Spiked (also written as sp!ked) is a British Internet magazine focusing on politics, culture and society. The magazine was founded in 2001 with the same editor and many of the same contributors as Living Marxism, which had closed in 2000 after losing a case for libel brought by ITN.[2][3] It is funded in part by donations from the Charles Koch Foundation.[4][5][6]

There is general agreement that Spiked is libertarian, with the majority of specialist academic sources identifying it as right-libertarian, and some non-specialist sources identifying it as left-libertarian.[7][8][9][10][11][12] Activists associated with Spiked, sometimes described as part of "the Spiked network", took part in the Brexit Party as candidates or publicists,[13][14] while disagreeing with Nigel Farage on many domestic issues.

Editors and contributors[edit]

Spiked is edited by Brendan O'Neill,[15] who self identifies as a Libertarian Marxist,[16][17] following Mick Hume's departure in January 2007.[citation needed]

The magazine also produces a number of podcasts, with contributors including Christopher Snowdon.[citation needed]

Origin[edit]

The magazine was founded in 2000 after the bankruptcy of its predecessor, the Revolutionary Communist Party's Living Marxism (LM).[18][2][19]

LM closed after losing a libel case brought against it by the broadcasting corporation ITN.[20][3] The case centered around ITN coverage of Fikret Alić and other Bosnian Muslims standing behind a barbed-wire fence at the Trnopolje camp during the Bosnian war.
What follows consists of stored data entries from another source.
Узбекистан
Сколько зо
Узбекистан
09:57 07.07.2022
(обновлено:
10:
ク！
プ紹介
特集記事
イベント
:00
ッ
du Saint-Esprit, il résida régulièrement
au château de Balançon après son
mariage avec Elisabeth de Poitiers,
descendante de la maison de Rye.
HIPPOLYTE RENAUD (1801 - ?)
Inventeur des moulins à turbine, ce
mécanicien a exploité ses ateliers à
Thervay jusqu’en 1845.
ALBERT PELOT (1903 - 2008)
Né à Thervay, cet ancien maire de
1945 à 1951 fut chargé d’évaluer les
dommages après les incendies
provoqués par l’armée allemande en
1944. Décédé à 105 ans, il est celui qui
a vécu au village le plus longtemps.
LM claimed to oppose Western intervention on traditional anti-imperialist grounds, and published an article titled "The Picture that Fooled the World"[21] which claimed that ITN's coverage was deceptive, the barbed-wire did not enclose the camp and the Muslims were in fact "refugees, many of whom went there seeking safety and could leave again if they wished." During the court case, evidence given by the camp doctor led LM to abandon its defence. ITN was awarded damages and costs, estimated to be around £1 million.[18][22][23]

Content[edit]

Articles in the magazine have opposed censorship,[24] and its writers have called for a repeal of libel,[25] hate speech,[26] and incitement laws.[27][28] Spiked regularly critiques risk society, political correctness, and environmentalism.[13] As regards the latter, a particular Spiked target has been what they see as "exaggerated" and "hysterical" interpretations of the scientific consensus on global warming, and what they argue are double standards advocated by more advanced Western nations for self-serving reasons.[29]
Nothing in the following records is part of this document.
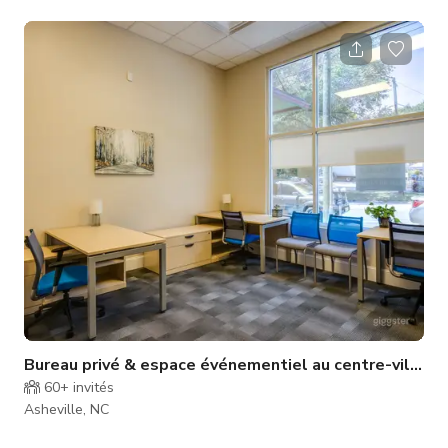
de conférence avec 10 sièges • Places assises pour jusqu'à
25 personnes • Télévision 65” avec connexions HDMI •
Fenêtres donnant sur la salle de production et le South Slope
d'Asheville
Bureau privé & espace événementiel au centre-ville d'
60+
invités
Asheville, NC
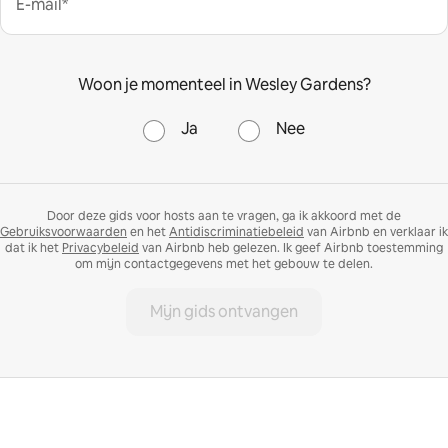
E-mail*
Woon je momenteel in Wesley Gardens?
Ja
Nee
Door deze gids voor hosts aan te vragen, ga ik akkoord met de
Gebruiksvoorwaarden
en het
Antidiscriminatiebeleid
van Airbnb en verklaar ik
dat ik het
Privacybeleid
van Airbnb heb gelezen. Ik geef Airbnb toestemming
om mijn contactgegevens met het gebouw te delen.
Mijn gids ontvangen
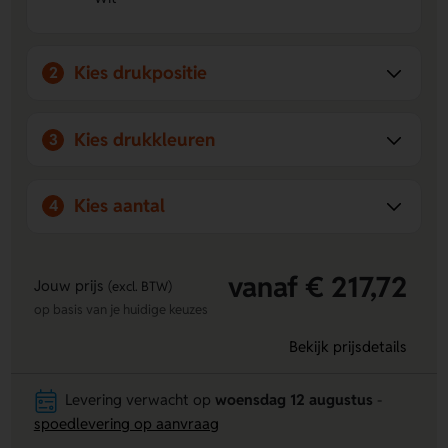
uitstraling en laat jouw ontwerp extra goed uitkomen.
Kies drukpositie
2
Kies drukkleuren
3
Kies aantal
4
vanaf € 217,72
Jouw prijs
(excl. BTW)
op basis van je huidige keuzes
Bekijk prijsdetails
Levering verwacht op
woensdag 12 augustus
-
spoedlevering op aanvraag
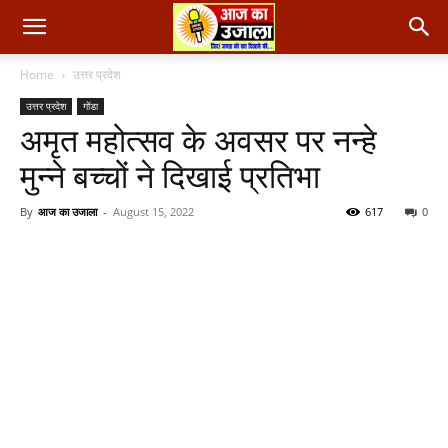
Home
उत्तर प्रदेश
उत्तर प्रदेश
गोंडा
अमृत महोत्सव के अवसर पर नन्हे
मुन्ने बच्चों ने दिखाई प्रतिभा
By
आज का उजाला
-
August 15, 2022
617
0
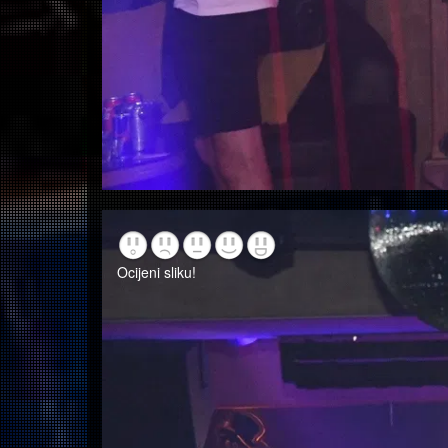
Ocijeni sliku!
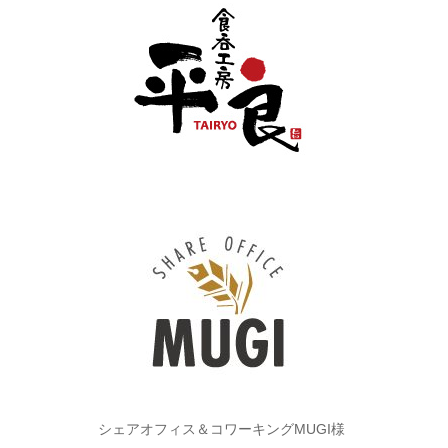
シェアオフィス＆コワーキングMUGI様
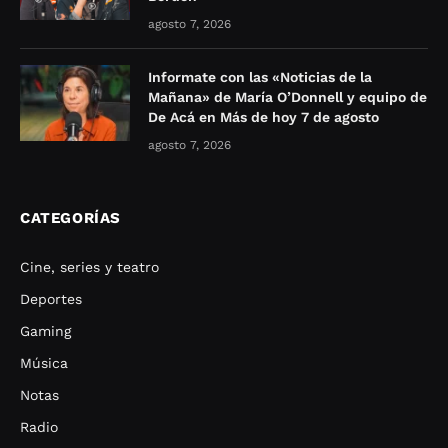
agosto 7, 2026
Informate con las «Noticias de la
Mañana» de María O’Donnell y equipo de
De Acá en Más de hoy 7 de agosto
agosto 7, 2026
CATEGORÍAS
Cine, series y teatro
Deportes
Gaming
Música
Notas
Radio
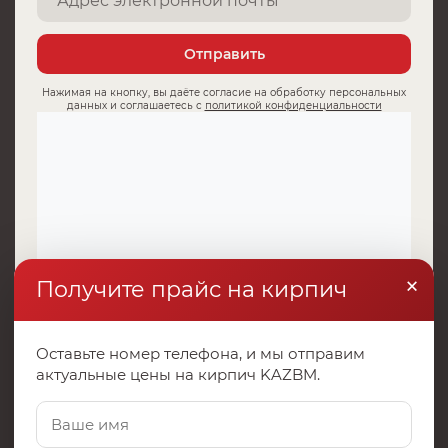
Отправить
Нажимая на кнопку, вы даёте согласие на обработку персональных
данных и соглашаетесь с
политикой конфиденциальности
×
Получите прайс на кирпич
Оставьте номер телефона, и мы отправим
актуальные цены на кирпич KAZBM.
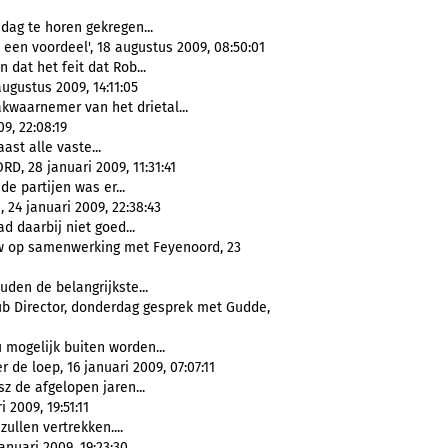
sdag te horen gekregen...
 een voordeel', 18 augustus 2009, 08:50:01
 dat het feit dat Rob...
gustus 2009, 14:11:05
akwaarnemer van het drietal...
9, 22:08:19
ast alle vaste...
 28 januari 2009, 11:31:41
ide partijen was er...
, 24 januari 2009, 22:38:43
ad daarbij niet goed...
w op samenwerking met Feyenoord, 23
uden de belangrijkste...
ub Director, donderdag gesprek met Gudde,
 mogelijk buiten worden...
 de loep, 16 januari 2009, 07:07:11
z de afgelopen jaren...
 2009, 19:51:11
zullen vertrekken....
anuari 2009, 19:23:30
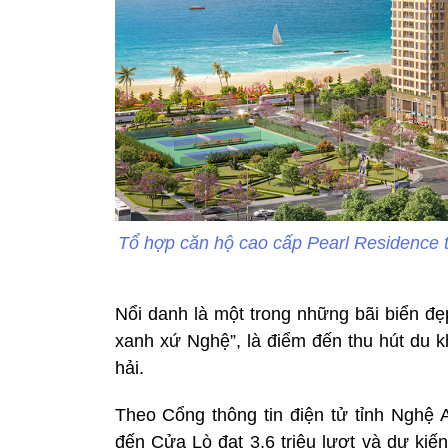
Tổ hợp căn hộ cao cấp Pearl Residence tọ
Nổi danh là một trong những bãi biển đ
xanh xứ Nghệ”, là điểm đến thu hút du 
hải.
Theo Cổng thông tin điện tử tỉnh Nghệ A
đến Cửa Lò đạt 3,6 triệu lượt và dự kiế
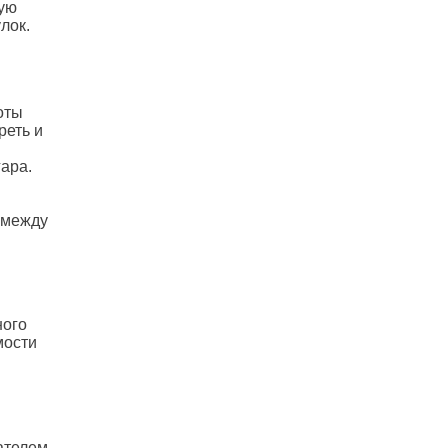
шую
лок.
оты
реть и
ара.
 между
ного
мости
ателем,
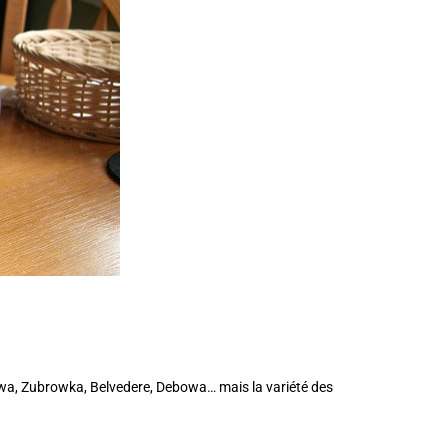
wa, Zubrowka, Belvedere, Debowa… mais la variété des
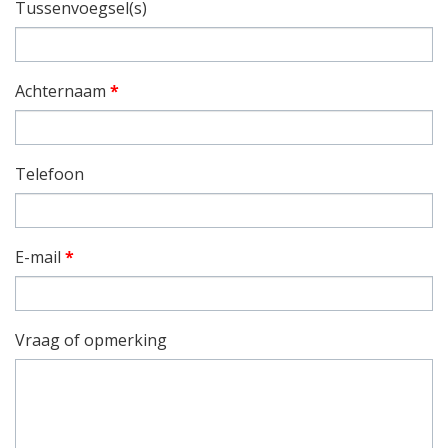
Tussenvoegsel(s)
Achternaam
*
Telefoon
E-mail
*
Vraag of opmerking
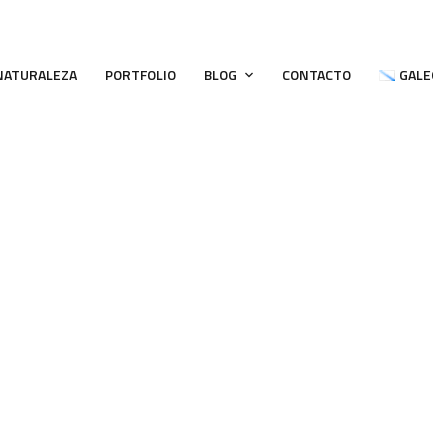
 NATURALEZA
PORTFOLIO
BLOG
CONTACTO
GALEG
Categorías:
Edificios de
viviendas
HOME
PORTFOLIO
EDIFICIOS DE VIVIENDAS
Environmentalists such as George Monbiot[30][13] and Peter Melchett have suggested that the group of writers associated with LM, several of whom went on to form the core editorial group at Spiked, continue to constitute a 'LM Network' pursuing an ideologically motivated 'anti-environmentalist' agenda under the guise of promoting humanism.[31][32] In a 2007 interview in Spiked, Frank Furedi referred to these critics as "a network of McCarthyites".[33] Monbiot described the views of Living Marxism as having, "less in common with the left than with the fanatical right."[34] In 2018, Monbiot wrote that, "Its [Spiked's] articles repeatedly defend figures on the hard right or far right: Katie Hopkins, Nigel Farage, Alex Jones, the Democratic Football Lads’ Alliance, Tommy Robinson, Toby Young, Arron Banks, Viktor Orbán".[5]

Activists associated with Spiked, sometimes described as part of 'the Spiked network', were active in campaigning for the UK to leave the European Union, with a number of its activists being involved in Nigel Farage's Brexit Party as candidates or publicists.[35][36][37][38][13][14] Those who joined the Brexit Party largely disagreed with Farage on domestic policies, and sought to build a left-wing faction inside the party.[36]

In 2018 Monbiot wrote that "Spiked's writers rage against exposures of dark money. It calls The Observer's Carole Cadwalladr, who has won a string of prizes for exposing the opaque spending surrounding the Brexit vote, 'the closest thing the mainstream British media has to an out-and-out conspiracy theorist'".[13]

Spiked opposed the post-9/11 invasions of Afghanistan and of Iraq and Western interference in developing nations in general.[39][40][41] It seeks to counter what it sees as a recent trend in Western foreign policy: humanitarian intervention.[42]

Frank Furedi, interviewed in Spiked in 2007, said that the stance of LM and Spiked originates from the "anti-Stalinist left".[33]

In July 2020, an exposé by the Daily Beast revealed that Spiked was one of several mainly conservative websites that had inadvertently published articles attributed to non-existent experts on the Middle-East. This network of fake journalists promoted The United Arab Emirates and pushed for harsher treatment of that country's opponents. Spiked did not remove the two articles, instead leaving an editorial note mentioning the articles' questionable authorship.[43][7][9]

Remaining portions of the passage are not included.